Moratória Pública de Crédito

Moratória Pública de Crédito, ao abrigo do DL 10-J/2020, (incluindo todas alterações posteriores, até 31 de dezembro).

Medidas excecionais para proteção das Empresas nacionais.

O novobanco tem no seu ADN o apoio à economia portuguesa, em particular, às micro, pequenas, médias e grandes empresas.
Com o objetivo de atenuar os efeitos negativos da redução da atividade económica, resultante da pandemia Covid-19, e cumprindo o dever de participar no esforço conjunto de financiamento da economia nacional, o novobanco implementou a "Moratória de Crédito" para garantir o apoio à tesouraria e a liquidez ao tecido empresarial nacional, prevenindo eventuais incumprimentos por parte de Empresas e Negócios.

A "Moratória de Crédito", também denominada de "Moratória Bancária" ou "Moratória Pública" foi instituída pelo Decreto-Lei (DL) 10-J/2020, de 26 de março, o qual estabelece medidas excecionais de proteção dos créditos das famílias, empresas, instituições particulares de solidariedade social e demais entidades da economia social, bem como um regime especial de garantias pessoais do Estado, no âmbito da pandemia da doença COVID -19.

Em dezembro de 2020, em reconhecimento dos impactos da segunda vaga da pandemia, a Autoridade Bancária Europeia reativou as moratórias bancárias, permitindo novas adesões até ao dia 31 de março de 2021 e por um período de moratória máximo de nove meses, tendo esta reativação levado à alteração do Decreto-Lei 10-J/2020, pelo DL 107/2020, de 31 de dezembro.

Características

O Decreto-Lei 107/2020, 31 de dezembro, procedeu à quinta alteração ao Decreto-Lei 10-J/2020, de 26 de março, o qual foi, sucessivamente, alterado pela Lei n.º 8/2020, de 10 de abril, pelo Decreto-Lei 26/2020, de 16 de junho, pela Lei 27-A/2020, de 24 de julho e pelo Decreto-Lei 78-A/2020, de 29 de setembro.

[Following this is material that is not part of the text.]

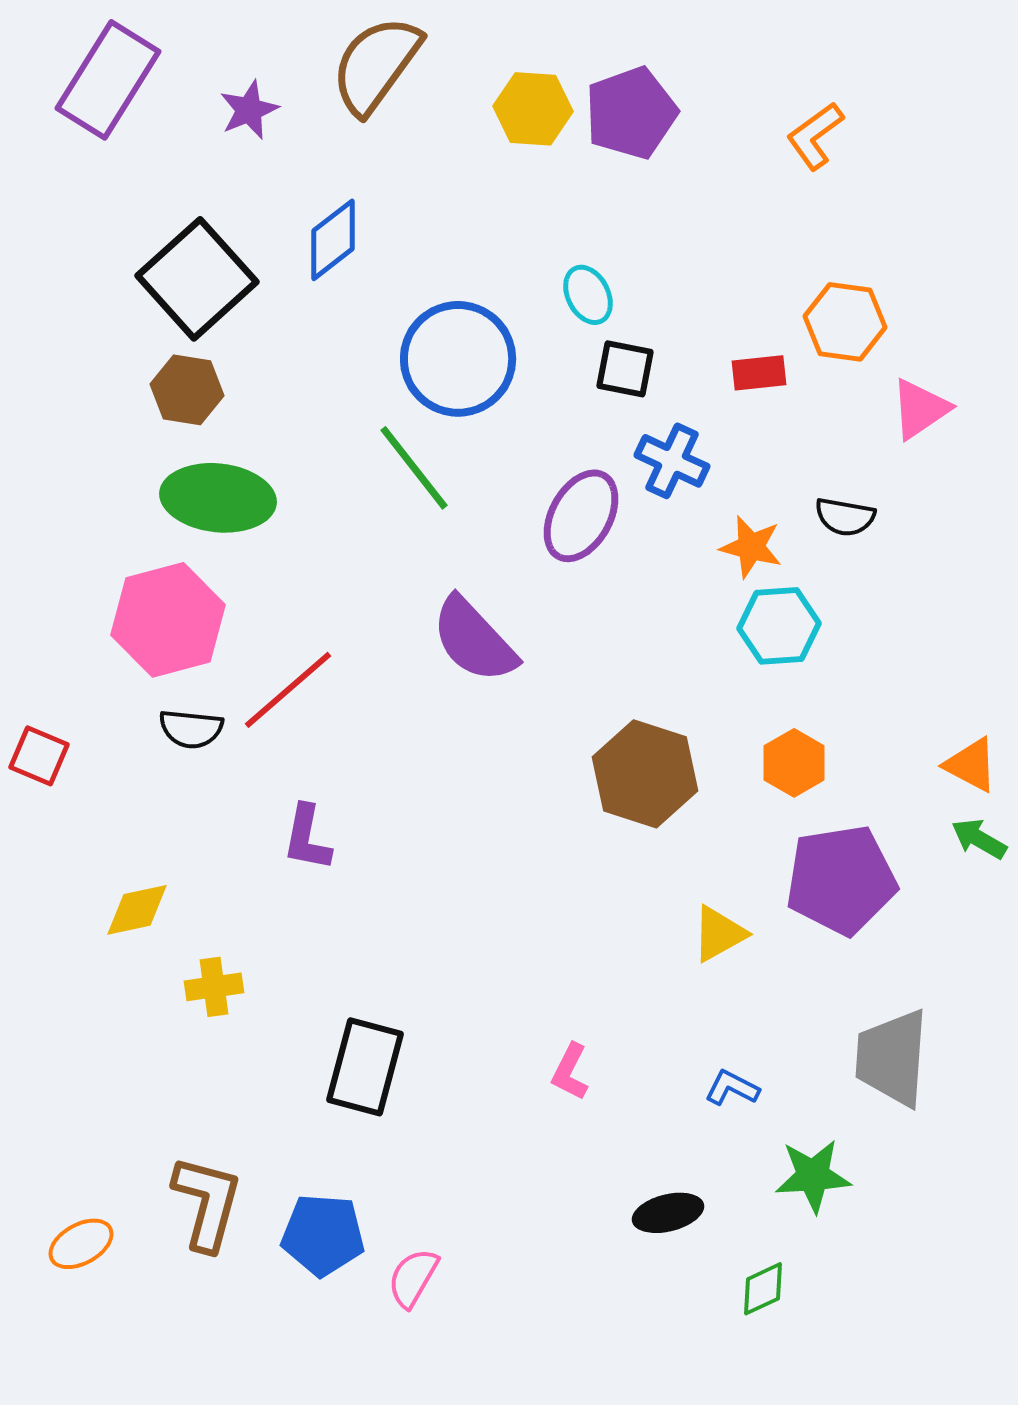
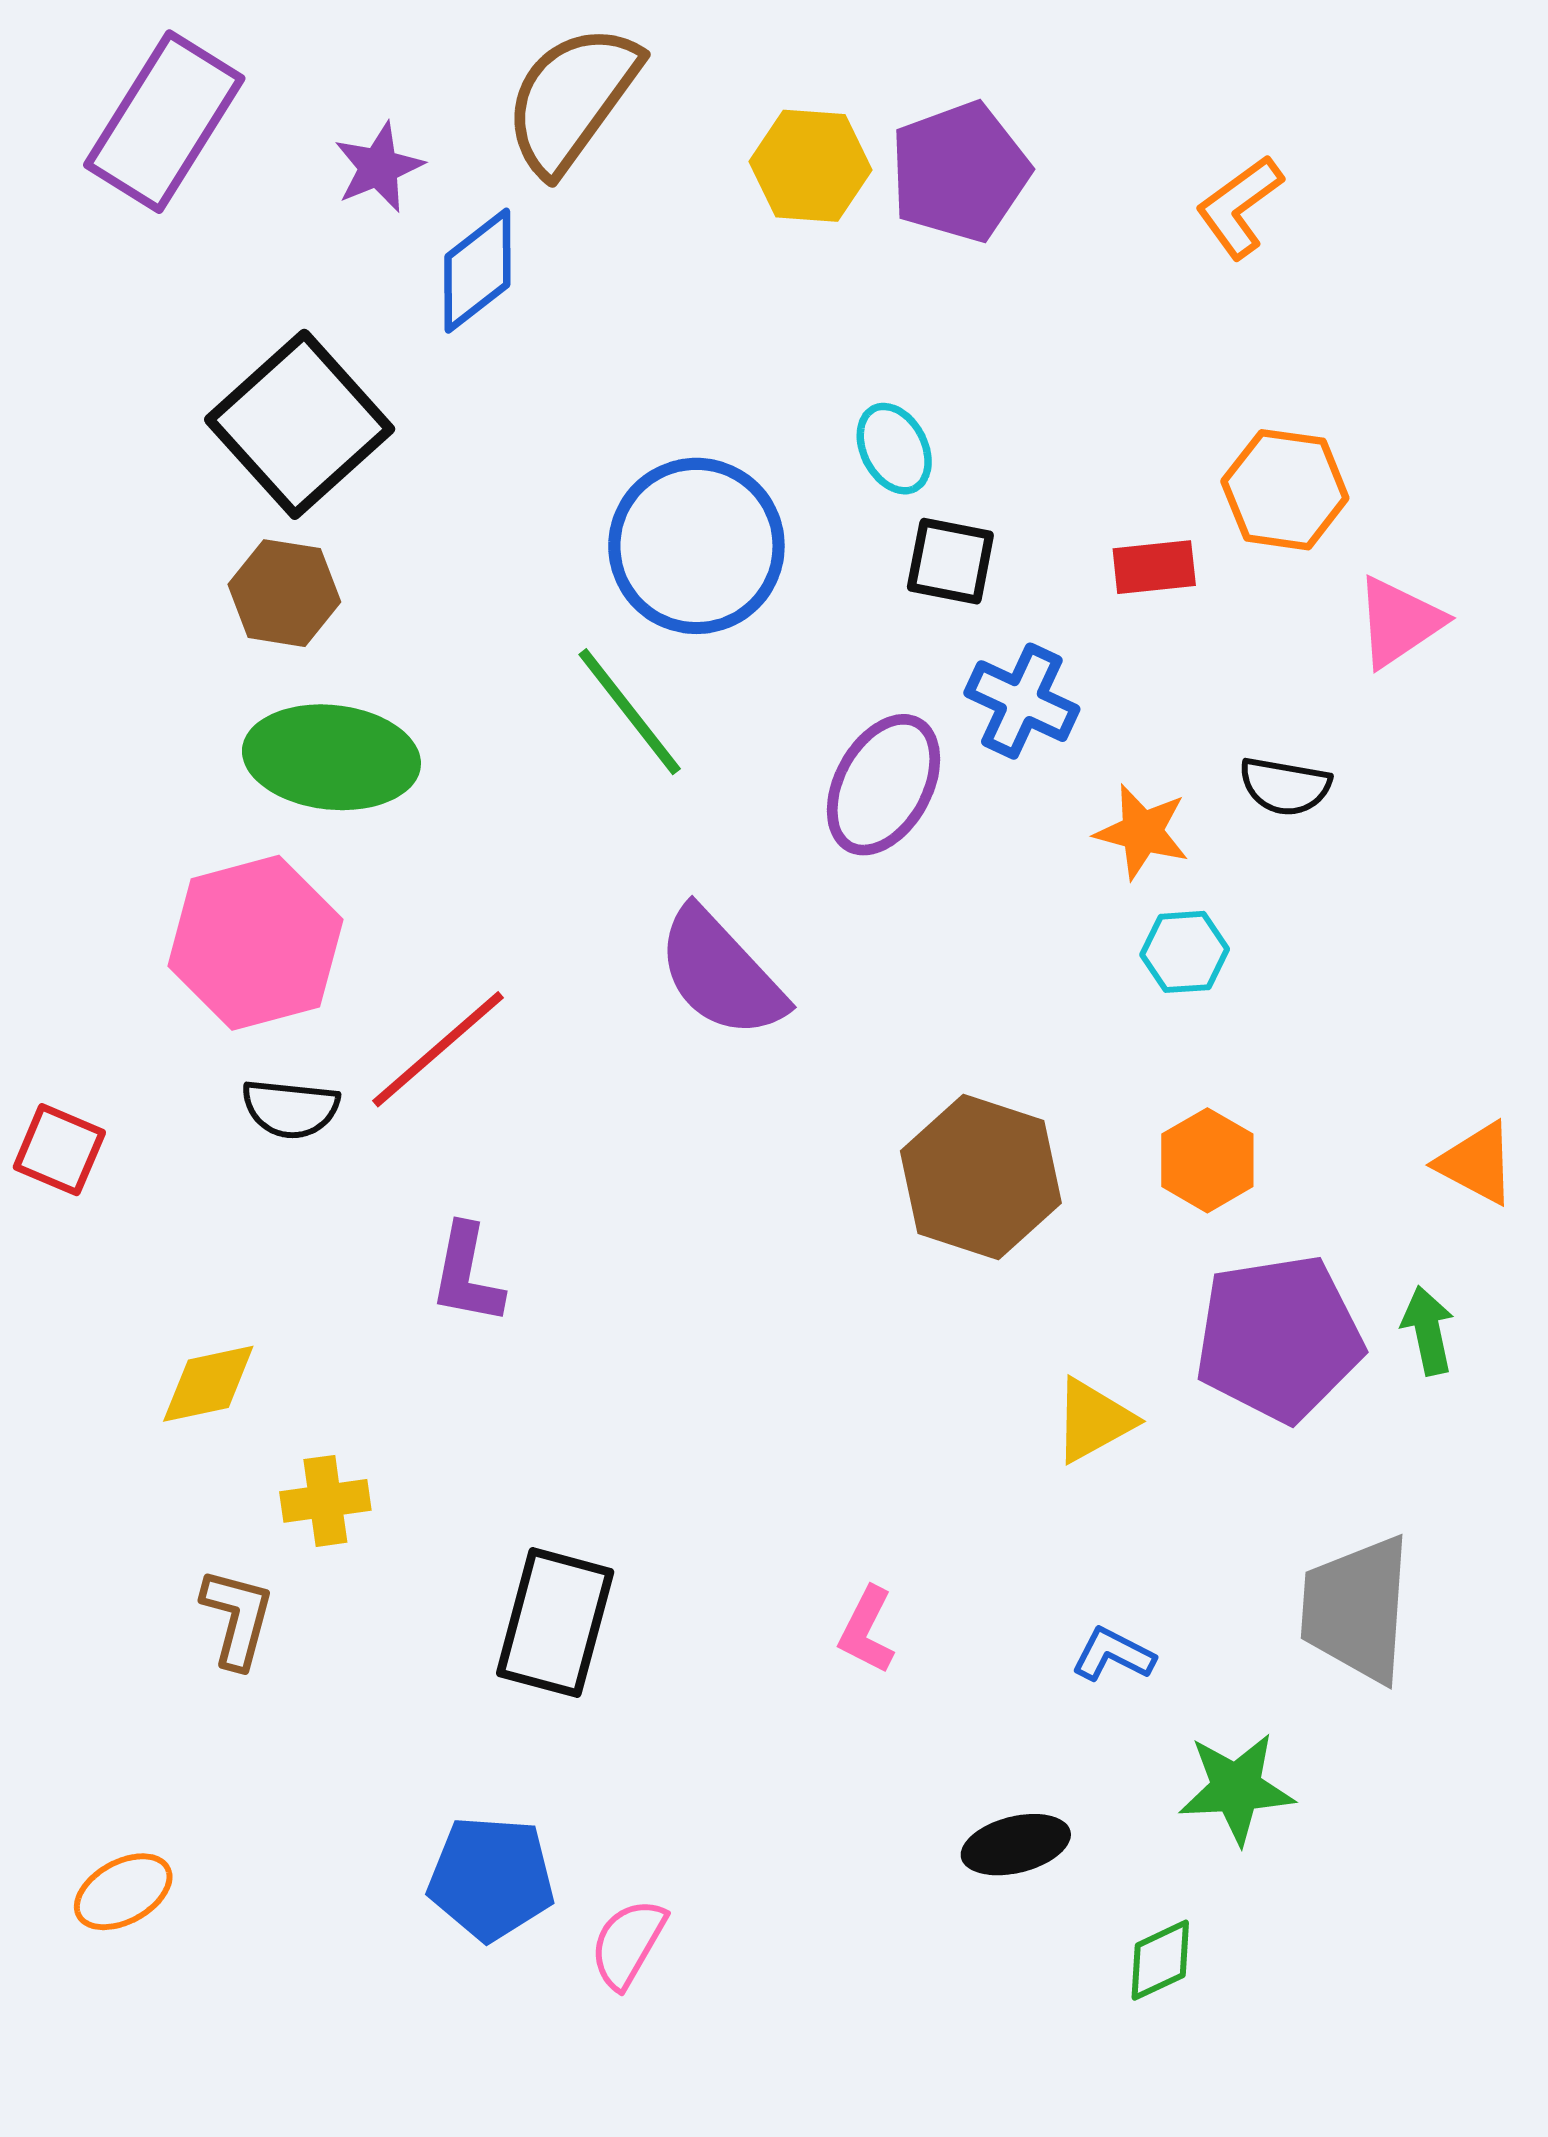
blue diamond: (333, 240) -> (477, 271), moved
cyan hexagon: (779, 626) -> (1185, 952), size x0.7
green arrow: (979, 839) -> (1428, 1331), moved, turned 48
brown L-shape: (207, 1203) -> (237, 1618), moved, size x0.7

O DL 107/2020 entrou em vigor dia 4 de janeiro, com data de efeito a 1 de janeiro e implementou as seguintes alterações à "Moratória Pública de Crédito":

  • Institui um novo período de adesão à Moratória de Crédito, de 1 de janeiro a 31 de março de 2021;
  • As novas operações sujeitas à moratória, durante esse período, terão uma extensão máxima de 9 meses;
  • Operações que já tenham beneficiado de moratória, tendo visto cessar a sua aplicação a pedido dos clientes, podem voltar a ser alvo de moratória, não podendo a mesma exceder aos 9 meses, na soma dos períodos de moratória.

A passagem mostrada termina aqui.